What you are asked to do
How many lines in the data below include the word "panel"? State the number alone.

Data extracted from a collection

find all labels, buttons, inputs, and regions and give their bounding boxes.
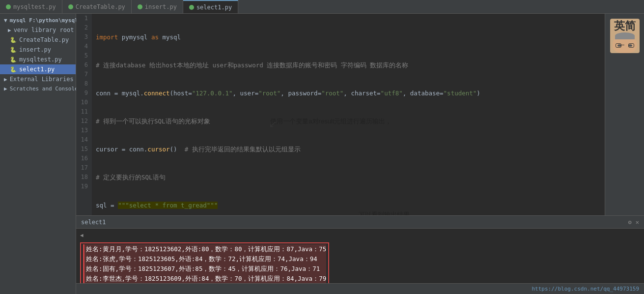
folder-icon: ▼: [4, 17, 7, 24]
editor-wrapper: 1 2 3 4 5 6 7 8 9 10 11 12 13 14 15 16 1: [76, 14, 644, 215]
settings-icon[interactable]: ⚙: [628, 219, 632, 226]
tab-icon-mysqltest: [6, 4, 11, 9]
tab-select1[interactable]: select1.py: [183, 0, 238, 13]
tab-icon-insert: [138, 4, 142, 9]
right-panel: 英简: [605, 14, 644, 215]
tab-mysqltest[interactable]: mysqltest.py: [0, 0, 62, 13]
sidebar-item-select1[interactable]: 🐍 select1.py: [0, 64, 76, 74]
code-line-3: conn = mysql.connect(host="127.0.0.1", u…: [96, 88, 605, 98]
folder-icon-scratches: ▶: [4, 86, 7, 92]
sidebar-item-createtable[interactable]: 🐍 CreateTable.py: [0, 35, 76, 45]
output-line-1: 姓名:黄月月,学号：1825123602,外语:80，数学：80，计算机应用：8…: [83, 244, 326, 254]
py-icon-createtable: 🐍: [10, 37, 17, 43]
annotation-output: 可以看到输出结果: [337, 201, 410, 215]
avatar-label: 英简: [614, 19, 636, 33]
sidebar-item-mysql-root[interactable]: ▼ mysql F:\python\mysql: [0, 16, 76, 25]
tab-createtable[interactable]: CreateTable.py: [62, 0, 132, 13]
arrow-icon: ↙: [269, 119, 277, 129]
sidebar-item-mysqltest[interactable]: 🐍 mysqltest.py: [0, 55, 76, 64]
code-line-1: import pymysql as mysql: [96, 32, 605, 42]
folder-icon-venv: ▶: [8, 27, 11, 33]
py-icon-mysqltest: 🐍: [10, 57, 17, 63]
py-icon-insert: 🐍: [10, 47, 17, 53]
tab-icon-createtable: [68, 4, 73, 9]
close-icon[interactable]: ✕: [636, 219, 639, 226]
output-line-4: 姓名:李世杰,学号：1825123609,外语:84，数学：70，计算机应用：8…: [83, 274, 326, 283]
tab-bar: mysqltest.py CreateTable.py insert.py se…: [0, 0, 644, 14]
sidebar-item-scratches[interactable]: ▶ Scratches and Consoles: [0, 84, 76, 93]
scroll-indicator: ◀: [80, 231, 84, 240]
code-line-6: # 定义要执行的SQL语句: [96, 173, 605, 182]
code-line-5: cursor = conn.cursor() # 执行完毕返回的结果集默认以元组…: [96, 145, 605, 154]
sidebar-item-venv[interactable]: ▶ venv library root: [0, 25, 76, 35]
main-area: ▼ mysql F:\python\mysql ▶ venv library r…: [0, 14, 644, 294]
bottom-panel-footer: https://blog.csdn.net/qq_44973159: [76, 283, 644, 294]
bottom-panel-header: select1 ⚙ ✕: [76, 216, 644, 229]
output-line-3: 姓名:固有,学号：1825123607,外语:85，数学：45，计算机应用：76…: [83, 264, 326, 274]
output-line-2: 姓名:张虎,学号：1825123605,外语:84，数学：72,计算机应用：74…: [83, 254, 326, 264]
editor-area: 1 2 3 4 5 6 7 8 9 10 11 12 13 14 15 16 1: [76, 14, 644, 294]
line-numbers: 1 2 3 4 5 6 7 8 9 10 11 12 13 14 15 16 1: [76, 14, 92, 215]
tab-icon-select1: [189, 5, 194, 10]
code-editor[interactable]: import pymysql as mysql # 连接database 给出h…: [92, 14, 605, 215]
bottom-panel: select1 ⚙ ✕ ◀ 姓名:黄月月,学号：1825123602,外语:80…: [76, 215, 644, 294]
sidebar-item-insert[interactable]: 🐍 insert.py: [0, 45, 76, 55]
sidebar: ▼ mysql F:\python\mysql ▶ venv library r…: [0, 14, 76, 294]
arrow-down-icon: ↓: [357, 210, 362, 215]
code-line-2: # 连接database 给出host本地的地址 user和password 连…: [96, 60, 605, 70]
code-container[interactable]: 1 2 3 4 5 6 7 8 9 10 11 12 13 14 15 16 1: [76, 14, 605, 215]
tab-insert[interactable]: insert.py: [132, 0, 183, 13]
sidebar-item-external-libs[interactable]: ▶ External Libraries: [0, 74, 76, 84]
avatar: 英简: [610, 19, 640, 53]
folder-icon-ext: ▶: [4, 76, 7, 83]
output-highlight-box: 姓名:黄月月,学号：1825123602,外语:80，数学：80，计算机应用：8…: [80, 242, 329, 283]
bottom-panel-content: ◀ 姓名:黄月月,学号：1825123602,外语:80，数学：80，计算机应用…: [76, 229, 644, 283]
py-icon-select1: 🐍: [10, 66, 17, 73]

Result of the task
5